▶ [Task to complete]: What is the number of lines in the records that contain "бампера"? Give only that number.

[Records contained in a dataset]
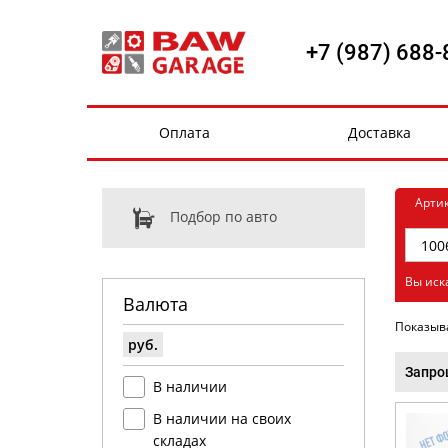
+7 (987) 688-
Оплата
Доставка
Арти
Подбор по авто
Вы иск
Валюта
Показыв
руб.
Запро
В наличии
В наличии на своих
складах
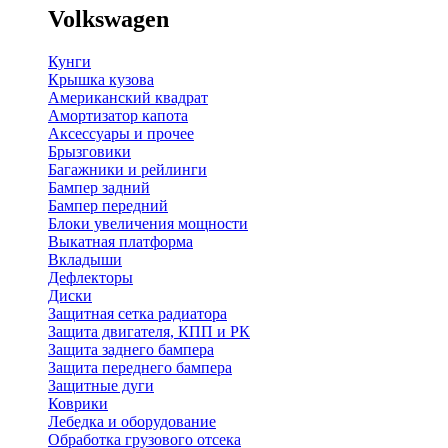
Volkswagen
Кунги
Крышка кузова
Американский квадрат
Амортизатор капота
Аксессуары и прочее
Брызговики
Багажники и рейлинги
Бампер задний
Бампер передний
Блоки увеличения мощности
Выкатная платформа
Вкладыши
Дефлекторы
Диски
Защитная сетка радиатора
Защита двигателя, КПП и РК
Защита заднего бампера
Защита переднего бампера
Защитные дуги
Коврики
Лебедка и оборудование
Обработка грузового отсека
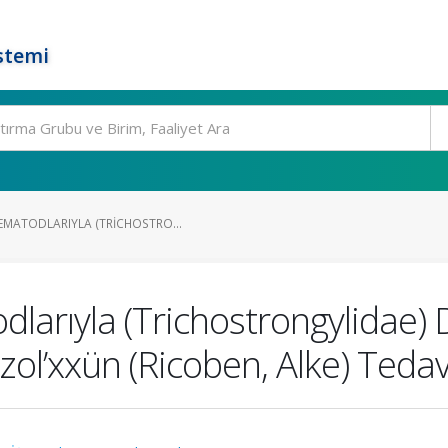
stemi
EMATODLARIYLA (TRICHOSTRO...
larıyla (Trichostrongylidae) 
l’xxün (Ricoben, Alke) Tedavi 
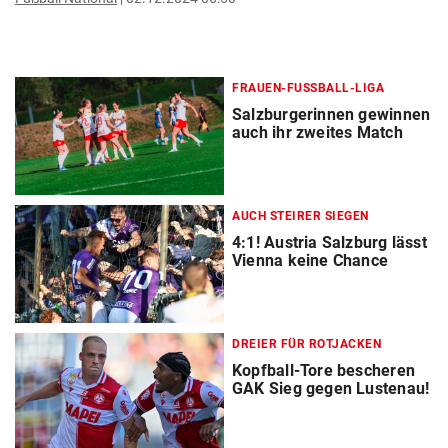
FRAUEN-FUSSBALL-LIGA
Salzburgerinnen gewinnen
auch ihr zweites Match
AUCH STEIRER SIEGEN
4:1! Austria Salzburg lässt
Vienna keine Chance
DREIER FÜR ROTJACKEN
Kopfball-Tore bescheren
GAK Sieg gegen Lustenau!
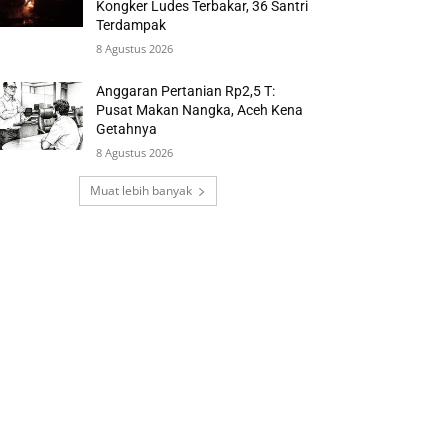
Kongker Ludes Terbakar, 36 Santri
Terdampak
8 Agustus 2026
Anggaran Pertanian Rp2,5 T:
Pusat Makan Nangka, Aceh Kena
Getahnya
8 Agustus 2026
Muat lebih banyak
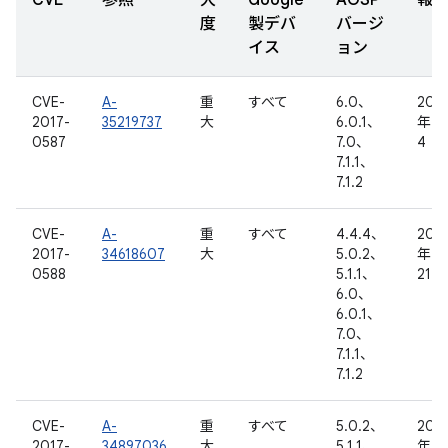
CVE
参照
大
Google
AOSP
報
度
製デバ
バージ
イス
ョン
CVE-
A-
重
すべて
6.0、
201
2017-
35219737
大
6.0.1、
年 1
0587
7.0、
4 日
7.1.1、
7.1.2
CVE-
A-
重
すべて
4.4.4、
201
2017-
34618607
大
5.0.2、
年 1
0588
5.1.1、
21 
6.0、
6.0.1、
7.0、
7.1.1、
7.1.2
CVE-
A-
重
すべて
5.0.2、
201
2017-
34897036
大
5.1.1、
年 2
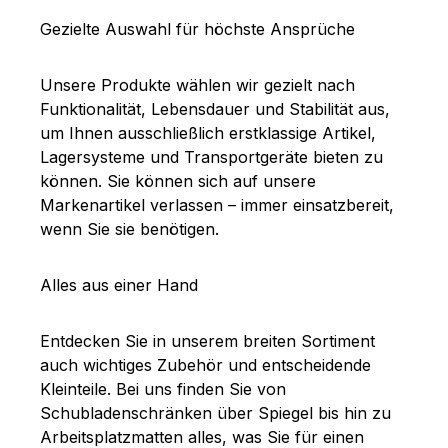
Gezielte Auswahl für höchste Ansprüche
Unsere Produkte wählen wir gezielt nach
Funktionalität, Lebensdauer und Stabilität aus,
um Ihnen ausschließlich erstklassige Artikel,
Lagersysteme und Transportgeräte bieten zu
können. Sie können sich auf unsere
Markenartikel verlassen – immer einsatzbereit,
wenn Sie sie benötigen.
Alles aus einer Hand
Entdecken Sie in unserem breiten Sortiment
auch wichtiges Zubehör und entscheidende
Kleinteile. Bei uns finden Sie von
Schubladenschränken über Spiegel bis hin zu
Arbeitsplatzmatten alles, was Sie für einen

--

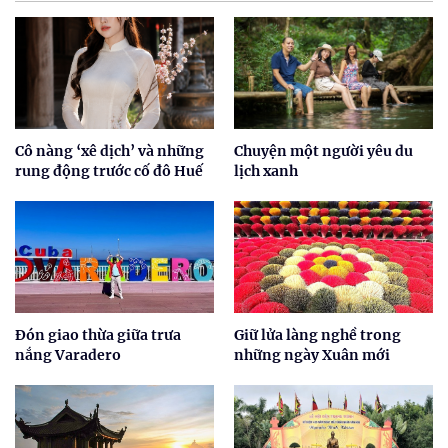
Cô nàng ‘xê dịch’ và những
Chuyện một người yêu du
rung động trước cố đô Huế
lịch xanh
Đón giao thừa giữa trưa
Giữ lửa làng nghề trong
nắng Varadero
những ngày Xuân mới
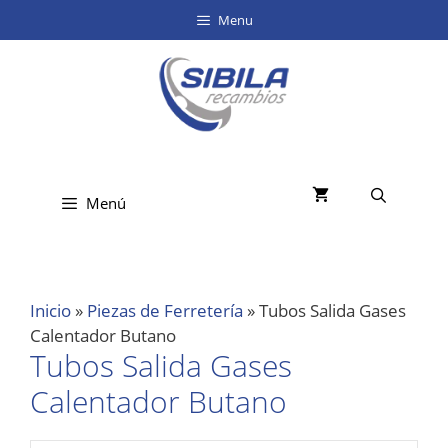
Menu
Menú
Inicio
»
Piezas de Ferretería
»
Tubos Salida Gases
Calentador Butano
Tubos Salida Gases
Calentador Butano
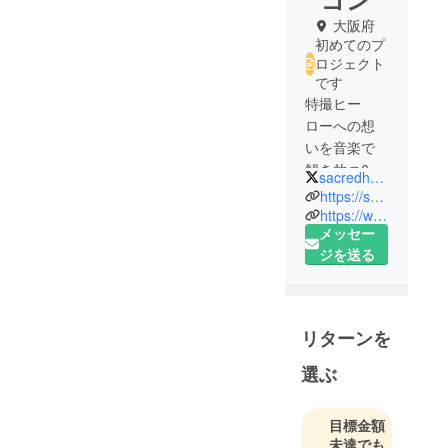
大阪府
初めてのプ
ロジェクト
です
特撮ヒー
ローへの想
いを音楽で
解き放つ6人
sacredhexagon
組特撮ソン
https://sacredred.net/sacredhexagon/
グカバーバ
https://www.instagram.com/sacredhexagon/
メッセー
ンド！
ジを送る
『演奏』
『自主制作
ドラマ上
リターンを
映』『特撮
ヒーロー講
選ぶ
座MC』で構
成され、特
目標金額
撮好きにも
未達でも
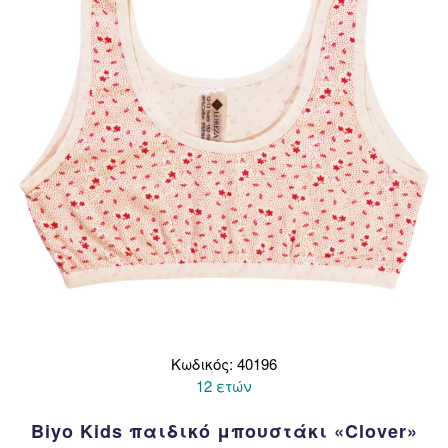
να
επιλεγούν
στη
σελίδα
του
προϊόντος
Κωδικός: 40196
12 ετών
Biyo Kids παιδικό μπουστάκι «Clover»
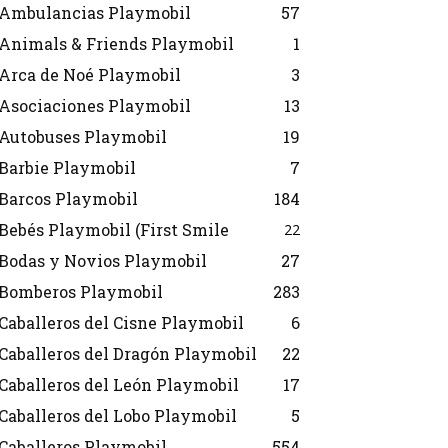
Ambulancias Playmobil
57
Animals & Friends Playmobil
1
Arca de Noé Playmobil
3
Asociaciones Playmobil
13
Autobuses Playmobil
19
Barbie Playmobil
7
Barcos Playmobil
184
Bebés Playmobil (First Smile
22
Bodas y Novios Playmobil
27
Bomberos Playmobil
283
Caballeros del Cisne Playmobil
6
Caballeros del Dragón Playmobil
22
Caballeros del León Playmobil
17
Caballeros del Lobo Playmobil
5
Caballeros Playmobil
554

...

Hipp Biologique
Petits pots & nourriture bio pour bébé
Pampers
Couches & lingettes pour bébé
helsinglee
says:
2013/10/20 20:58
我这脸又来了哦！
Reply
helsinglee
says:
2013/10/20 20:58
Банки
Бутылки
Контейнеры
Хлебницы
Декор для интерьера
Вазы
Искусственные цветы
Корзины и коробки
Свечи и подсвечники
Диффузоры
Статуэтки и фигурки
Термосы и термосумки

▶ [Answer to this task]: 2